Perdí el virgo con un capitán del Tercio de Flandes en un descuido cuando iba a la fuente de mi pueblo a llenar un cántaro de agua. Era apuesto como un sol y tenía la voz grave., hecha a cuadrar destacamentos.
Perdí las Obras Completas de Benito Perez Galdós en una mudanza. Las compró mi padre, Baltasar Novaferro, viajero de curiosidades y de compras insólitas. No sabía leer.
Perdí a mi madre en un todo a cien en el que no encontramos un kit de limpieza de piscinas.
Perdí una maleta con todas las cartas de amor que me mandó un catedrático de latín en un vuelo de la Pan Am a El Cairo en 1927. Tenía el don de la ubicuidad. No había calle en la que no lo viese. Ni cama en la que no lo echara en falta.
Perdí un diario en un hotel de Estambul un cuento inédito que Chéjov me dio en prenda de amistad. Estaba firmado. Su letra era menuda, como de niño que acaba de perderse en una palabra que desconoce.
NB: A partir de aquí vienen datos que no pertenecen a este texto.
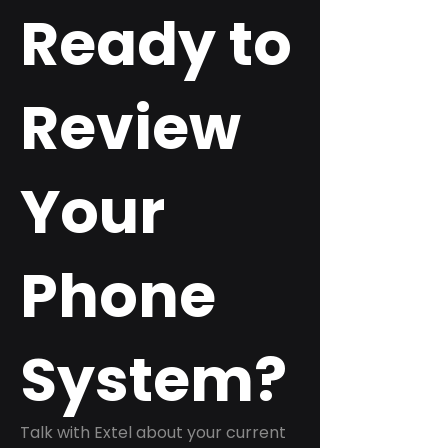
Ready to
Review
Your
Phone
System?
Talk with Extel about your current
Perdí un collar que perteneció a Milady de Winter. Tres gotas de sangre de espadachín dibujaban un atareado paisaje de venganza.
Perdí un ángel que custodiaba mis desquicios. Era más pendenciero que dulce, más colérico que manso, pero tenía una voz que parecía una lágrima que brotase del mismísimo ojo de la divinidad. Una noche en la que me achispé más de la cuenta le despedí. Le dije que no volviese nunca. Que no tardase en recoger sus alas. Las había dejado en el jardín, pero cuando fue a por ellas ya habían echado raíces y convertido en un pequeño árbol. Sus frutos me hablan cuando los acaricio.
Perdí las vocales de mi nombre. Llegué a pensar que nunca las tuvieron. Quedaron la zeta, la ce, la ene. Un amante celoso dijo haberlas cogido. "Por si un día ya no me amas", confesó. Por eso le hablo todas las mañanas, aunque no lo vea.
Perdí un hijo en la batalla de las Termópilas. Le cortó la cabeza Jerjes, el rey de los persas. La exhibía envuelta en una seda color caramelo que acabó de un rojo insoportable a la vista. Todo para que sus soldados no olvidaran que los valerosos griegos sangran. Para que el metal de las espadas brillara la noche anterior a la liza. La hoja que le sesgó la vida la tengo guardada en un cajón. Lo cierran siete cerraduras. He abierto la tumba de Leónidas y he arrojado ahí las siete llaves.
Perdí el tomo 62 de la Enciclopedia Británica. En la página 235, cerca de la entrada de un célebre general otomano con el que discutí sobre la herencia grecolatina en Occidente, guardaba un poema que me escribió en el que no constaba adjetivo alguno.
Perdí el manuscrito de mi única novela en una taberna de la vieja Praga. Se llamaba “Adagio del impostor”. He vuelto sin esperanza de dar con ella, pero el dueño me ha contado que todos los clientes conocen la historia, se la cuentan cuando la cerveza los ha embrumado, cuando se les suelta la lengua y profieren versos de los más altos poetas de la patria.